Feb. 6 (Bloomberg) -- National Australia Bank Ltd. and French insurer Axa SA are set to begin talks this weekend on a possible agreement to acquire and split up Axa Asia Pacific Holdings Ltd., the Sydney Morning Herald reported.
National Australia may have sent a negotiating team to Paris ahead of the expiry today of an exclusivity agreement between AMP Ltd. and Axa that prevented the French company from teaming up with a rival bidder, the newspaper reported, without saying where it got the information. National Australia declined to comment.
After increasing their share of Australia’s housing loan market throughout the global financial crisis, the nation’s banks are now snapping up asset managers in a country that dodged the global recession.
“The likeliest outcome is that National Australia’s offer will be accepted by Axa,” said Chris Weston, an institutional dealer at IG Markets in Melbourne. “It’s still not certain that regulators would accept the deal, but it’s clear that the ball is now firmly in AMP’s court.”
In December, National Australia Bank Ltd. bid A$13.3 billion ($11.5 billion) for Axa Asia Pacific, scuttling AMP Ltd.’s joint offer with Axa, and winning approval from the wealth manager’s independent directors.
Conditional Offer
The bank offered A$6.43 a share for Axa Asia Pacific, beating the A$6.22 bid by AMP and Axa, which owns 54 percent of Axa Asia Pacific. The deal is conditional on Axa’s agreement to buy Axa Asia Pacific’s units in eight Asian countries.

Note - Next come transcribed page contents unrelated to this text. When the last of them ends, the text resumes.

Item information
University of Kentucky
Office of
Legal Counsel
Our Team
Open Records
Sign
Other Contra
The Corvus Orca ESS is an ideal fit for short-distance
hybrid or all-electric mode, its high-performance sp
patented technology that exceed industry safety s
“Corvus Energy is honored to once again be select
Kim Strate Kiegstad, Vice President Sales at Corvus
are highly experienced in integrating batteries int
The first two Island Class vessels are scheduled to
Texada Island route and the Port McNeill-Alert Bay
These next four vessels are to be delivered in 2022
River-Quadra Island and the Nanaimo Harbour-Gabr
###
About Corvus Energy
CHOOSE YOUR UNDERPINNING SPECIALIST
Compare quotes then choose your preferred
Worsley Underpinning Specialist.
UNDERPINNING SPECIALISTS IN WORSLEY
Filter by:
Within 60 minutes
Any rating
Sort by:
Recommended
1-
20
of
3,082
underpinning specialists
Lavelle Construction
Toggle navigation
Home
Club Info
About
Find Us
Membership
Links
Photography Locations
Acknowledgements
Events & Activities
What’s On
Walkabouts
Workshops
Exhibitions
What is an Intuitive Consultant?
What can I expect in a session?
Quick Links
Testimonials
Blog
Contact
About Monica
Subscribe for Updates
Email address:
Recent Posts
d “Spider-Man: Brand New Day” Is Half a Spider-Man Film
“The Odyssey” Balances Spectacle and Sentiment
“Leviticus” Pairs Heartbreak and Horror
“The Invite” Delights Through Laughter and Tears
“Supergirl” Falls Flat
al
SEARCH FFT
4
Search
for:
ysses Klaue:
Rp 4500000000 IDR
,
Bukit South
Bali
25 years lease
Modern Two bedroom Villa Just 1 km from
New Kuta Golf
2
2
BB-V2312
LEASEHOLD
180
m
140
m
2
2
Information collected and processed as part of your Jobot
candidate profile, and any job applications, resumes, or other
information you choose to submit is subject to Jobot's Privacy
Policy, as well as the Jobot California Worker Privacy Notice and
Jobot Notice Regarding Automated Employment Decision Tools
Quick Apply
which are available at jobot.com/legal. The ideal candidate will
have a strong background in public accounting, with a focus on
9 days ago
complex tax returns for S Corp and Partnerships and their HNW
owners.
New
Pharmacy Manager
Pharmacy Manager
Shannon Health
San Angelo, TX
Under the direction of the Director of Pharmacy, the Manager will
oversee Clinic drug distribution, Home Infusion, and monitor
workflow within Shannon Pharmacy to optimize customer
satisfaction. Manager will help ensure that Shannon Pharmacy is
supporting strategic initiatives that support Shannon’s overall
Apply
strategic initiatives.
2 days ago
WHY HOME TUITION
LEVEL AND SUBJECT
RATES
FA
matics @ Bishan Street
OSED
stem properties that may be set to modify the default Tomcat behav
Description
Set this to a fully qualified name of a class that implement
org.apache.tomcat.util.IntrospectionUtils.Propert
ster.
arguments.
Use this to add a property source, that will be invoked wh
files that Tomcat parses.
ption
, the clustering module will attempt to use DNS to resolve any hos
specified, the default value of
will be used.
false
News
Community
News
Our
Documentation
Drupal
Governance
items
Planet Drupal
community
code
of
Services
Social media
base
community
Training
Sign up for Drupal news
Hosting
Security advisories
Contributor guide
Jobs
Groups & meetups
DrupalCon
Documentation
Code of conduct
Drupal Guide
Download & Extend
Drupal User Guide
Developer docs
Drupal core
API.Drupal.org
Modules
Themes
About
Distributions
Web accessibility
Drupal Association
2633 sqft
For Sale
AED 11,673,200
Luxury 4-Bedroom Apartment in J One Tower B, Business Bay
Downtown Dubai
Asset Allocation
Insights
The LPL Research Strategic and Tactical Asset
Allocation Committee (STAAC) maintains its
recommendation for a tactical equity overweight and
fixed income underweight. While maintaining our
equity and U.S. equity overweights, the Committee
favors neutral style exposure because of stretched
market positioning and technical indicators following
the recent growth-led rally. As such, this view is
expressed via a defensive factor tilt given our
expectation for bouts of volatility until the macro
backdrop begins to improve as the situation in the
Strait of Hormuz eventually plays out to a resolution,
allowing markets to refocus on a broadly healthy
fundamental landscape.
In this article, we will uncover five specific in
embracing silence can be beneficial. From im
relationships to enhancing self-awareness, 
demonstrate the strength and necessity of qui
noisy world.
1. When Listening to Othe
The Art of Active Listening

National Australia Bank is paying A$4.6 billion for Axa Asia Pacific operations in Australia and New Zealand, adding to assets acquired in its purchase of Aviva Plc’s local units in June. National Australia Bank’s managed assets in Australia and New Zealand would swell to A$144.3 billion if the deal is completed. Axa, France’s biggest insurer, would win full control of its business in Asia, where wealth is growing faster than in any other region.
National Australia Bank declined to comment on the speculation that talks with Axa will take place this weekend in Paris.
“We don’t comment on speculation of this nature,” said George Wright, a Melbourne-based spokesman for the lender.
Axa Asia Pacific said Feb. 3 that total funds grew 7 percent in the second half of 2009 from six months earlier amid a recovery from the financial crisis.
“We performed strongly in 2009 with growth in most of our businesses,” Chief Executive Officer Andrew Penn said in a statement. “This was against the background of a difficult year for our industry with the impact of the global financial crisis affecting investor confidence and reducing industry sales in many of the markets in which we operate.”